### Assigned task
Copy the lines verbatim, beginning with the line that contains "Decline (52, 2567)" and continuing through the end of the data, and only those lines.

### Extracted entries
++++
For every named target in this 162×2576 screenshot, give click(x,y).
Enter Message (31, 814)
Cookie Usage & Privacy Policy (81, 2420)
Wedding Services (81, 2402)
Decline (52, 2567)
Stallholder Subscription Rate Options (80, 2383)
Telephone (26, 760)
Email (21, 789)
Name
++++
### Exercise answer
Decline (52, 2567)
Stallholder Subscription Rate Options (80, 2383)
Telephone (26, 760)
Email (21, 789)
Name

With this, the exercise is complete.